Im Jahr 2025 zog die Schweiz 3000 vermögende Zuwanderer an, und für dieses Jahr wird erwartet, dass ihre Anzahl noch steigen wird. Die Schweiz hat den Ruf als bevorzugtes Ziel für Reiche, was durch neue Daten der britischen Beratungsfirma Henley & Partners bestätigt wurde. Diese Daten zeigen, dass im Vorjahr monatlich 250 Millionäre in das Land kamen und diese Tendenz weiter zunehmen soll.

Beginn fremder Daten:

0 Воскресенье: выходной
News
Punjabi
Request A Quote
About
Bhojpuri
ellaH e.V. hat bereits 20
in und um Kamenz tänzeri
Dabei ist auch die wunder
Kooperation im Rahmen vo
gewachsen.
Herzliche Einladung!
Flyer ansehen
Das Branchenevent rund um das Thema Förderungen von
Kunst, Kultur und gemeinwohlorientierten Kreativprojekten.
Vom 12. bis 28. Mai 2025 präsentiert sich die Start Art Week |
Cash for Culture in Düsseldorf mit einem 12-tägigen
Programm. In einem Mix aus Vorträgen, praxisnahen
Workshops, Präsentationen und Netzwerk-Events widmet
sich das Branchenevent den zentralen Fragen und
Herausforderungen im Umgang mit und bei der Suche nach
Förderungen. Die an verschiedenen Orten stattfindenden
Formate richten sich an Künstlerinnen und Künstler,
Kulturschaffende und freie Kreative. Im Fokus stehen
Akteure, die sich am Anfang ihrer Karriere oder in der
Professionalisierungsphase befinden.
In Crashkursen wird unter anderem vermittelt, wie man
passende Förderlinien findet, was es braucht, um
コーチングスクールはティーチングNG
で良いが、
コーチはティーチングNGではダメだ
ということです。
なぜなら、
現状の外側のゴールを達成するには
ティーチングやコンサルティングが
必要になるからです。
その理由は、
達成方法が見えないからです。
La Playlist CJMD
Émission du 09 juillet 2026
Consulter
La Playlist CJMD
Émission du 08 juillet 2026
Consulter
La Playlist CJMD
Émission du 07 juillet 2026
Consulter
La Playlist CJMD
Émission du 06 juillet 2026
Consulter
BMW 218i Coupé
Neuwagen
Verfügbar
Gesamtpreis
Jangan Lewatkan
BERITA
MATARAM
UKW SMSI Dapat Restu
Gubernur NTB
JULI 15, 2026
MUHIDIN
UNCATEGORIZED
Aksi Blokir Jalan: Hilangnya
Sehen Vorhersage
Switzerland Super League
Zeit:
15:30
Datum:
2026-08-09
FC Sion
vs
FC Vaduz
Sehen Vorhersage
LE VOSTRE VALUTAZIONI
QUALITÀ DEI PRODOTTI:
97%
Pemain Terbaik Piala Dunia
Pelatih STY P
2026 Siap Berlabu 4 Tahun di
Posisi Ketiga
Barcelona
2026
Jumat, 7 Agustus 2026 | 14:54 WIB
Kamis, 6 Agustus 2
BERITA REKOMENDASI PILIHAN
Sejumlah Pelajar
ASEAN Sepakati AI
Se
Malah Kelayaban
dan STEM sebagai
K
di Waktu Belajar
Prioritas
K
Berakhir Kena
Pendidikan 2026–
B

Die Schweiz befindet sich damit auf dem vierten Platz hinter den Vereinigten Arabischen Emiraten (9800), den USA (7500) und Italien (3600). Zu den wohlhabenden Neuankömmlingen zählt auch Lapo Elkann, ein Millionenerbe. Er begründete seinen Umzug mit der komplizierten Ära geprägt von Unsicherheit. Die Schweiz sei neutral und symbolisiere Sicherheit sowie Lebensqualität, so Elkann.
Sicherheit und Stabilität sind für viele reiche Menschen entscheidende Kriterien. In unsicheren geopolitischen Zeiten rücken Standortvorteile wie jene der Schweiz stärker in den Fokus, erklärt Martin Hess von der Bankiervereinigung. Rechtsstaatlichkeit, Eigentumsschutz und Planungssicherheit seien dabei zentrale Aspekte.
Reiche Personen sind sehr empfindlich gegenüber Risiken und können ihren Wohnsitz schnell ändern. Henley & Partners prognostiziert für 2026 einen Anstieg von umgerechnet 165’000 Reichen, die in andere Länder ziehen – ein Plus von 15 Prozent.
Die Schweiz könnte sich aufgrund der andauernden Stabilität als bevorzugtes Ziel erweisen. Im Gegensatz dazu sind Destinationen wie die Vereinigten Arabischen Emirate und Saudi-Arabien, das im Jahr 2025 rund 2400 Millionäre anzog, durch Kriegseinwirkungen in ihrer Sicherheit beeinträchtigt.
Ein weiterer Pluspunkt für die Schweiz ist der Verbleib des Status quo bezüglich Erbschaftssteuern. Die Ende 2025 abgelehnte Initiative der Juso bestätigte dies, woraufhin die britische «Financial Times» feststellte, dass Reiche hier nicht das Feindbild darstellen, wie es in vielen anderen Ländern der Fall ist.